Ford Halves F150 Lighting Goals to Save $10 Billion in 2024

Ford has cut back its F150 Lightning electric truck sales target in 2024 from 160,000 to about 80,000. It is estimated that Ford loses $36,000 to 60,000 USD on every EV it sells. The scaled back plans would reduce annual losses in the EV division by $2.5 to 5 billion. Ford has also postponed about $12 billion in EV investment. However, CFO John Lawler said that Ford is not moving away from its second generation EV products. The line-up will include two brand-new SUVs, an all-electric Puma, and four electrified Transit vans.

Is Ford’s EV future doomed?

Ford’s original plan was to produce 3,200 electric Ford F-150s a week in 2024, but now plans to produce 1,600. This is a major reversal after the automaker increased plant capacity for EVs in 2023.

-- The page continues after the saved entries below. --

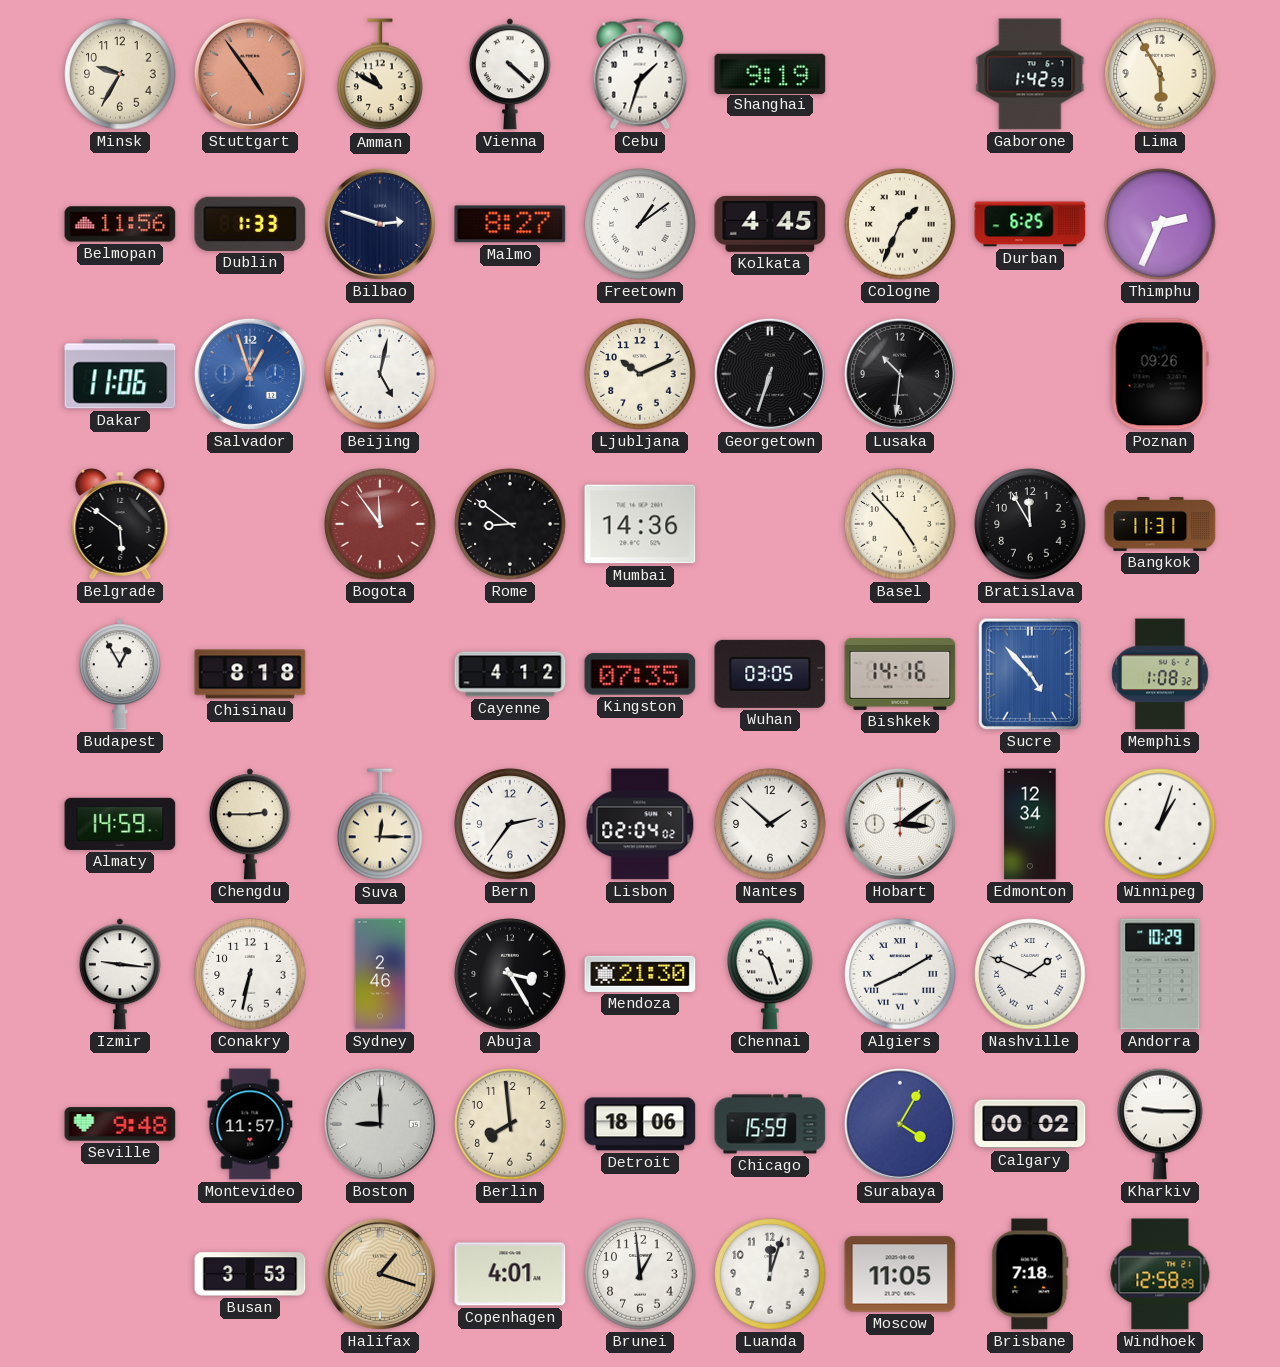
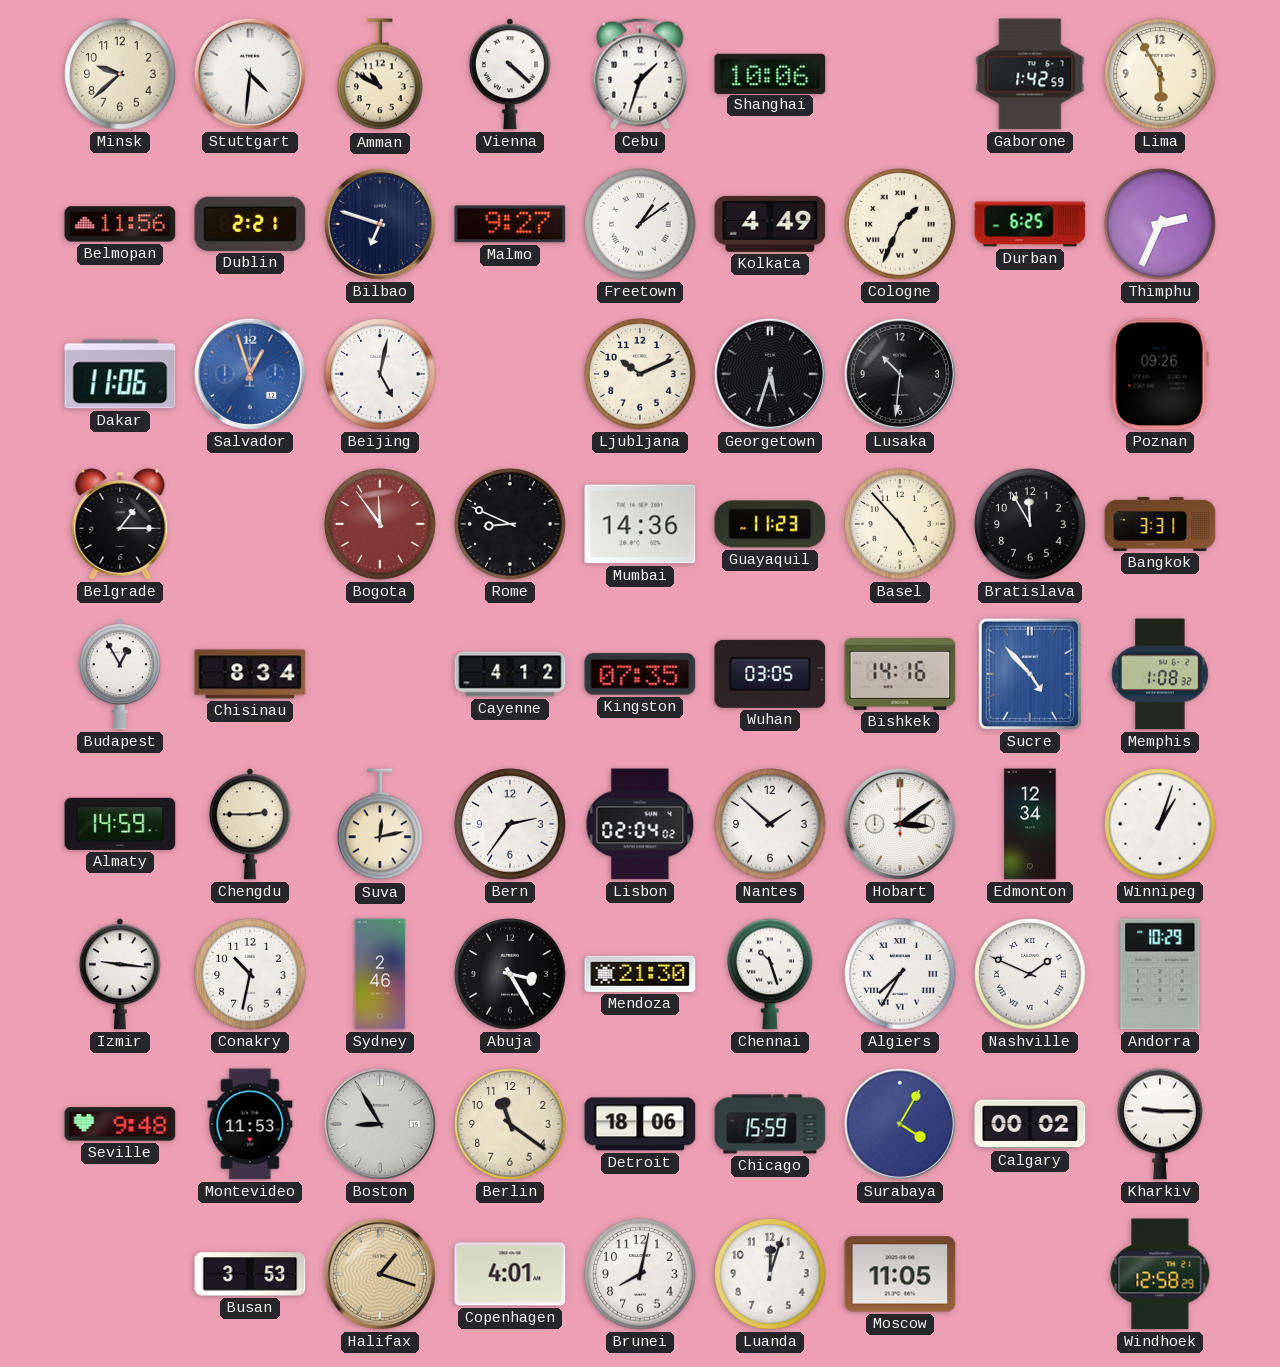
Minsk: 9:35 -> 9:38
Stuttgart: 4:54 -> 4:31
Stuttgart dial: salmon -> white
Shanghai: 9:19 -> 10:06
Dublin: 1:33 -> 2:21
Bilbao: 2:48 -> 6:48
Malmo: 8:27 -> 9:27
Kolkata: 4:45 -> 4:49
Georgetown: 6:33 -> 5:33
Belgrade: 5:51 -> 1:15
Rome: 8:51 -> 8:49
Guayaquil: none -> 11:23
Bangkok: 11:31 -> 3:31
Chisinau: 8:18 -> 8:34
Suva: 12:15 -> 12:13
Conakry: 6:32 -> 10:32
Algiers: 8:10 -> 7:35
Montevideo: 11:57 -> 11:53
Boston: 9:00 -> 8:55
Berlin: 7:59 -> 11:21
Brunei: 12:59 -> 8:02
Brisbane: 7:18 -> none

F-150 Lightning sales increased to 4,400 sold in November. Ford only sold 20,365 of the EV trucks this year through November, up 54% from a year earlier.

Ford Model e, the electric-vehicle business unit, lost $1.3 billion on an operating basis in the period. The EV losses doubled from 2022 despite a 26% increase in revenue. Through the first three quarters of 2023, Model e posted an operating loss of about $3.1 billion, on track with Ford’s previous guidance calling for a full-year operating loss of $4.5 billion for the Model e business unit. Ford losses will increase with the new UAW deal that increases worker costs by $2-3 billion per year.

The continued expansion from 25,000 EV trucks to 80,000 will still increase losses but far lower losses than an expansion to 160, EV trucks.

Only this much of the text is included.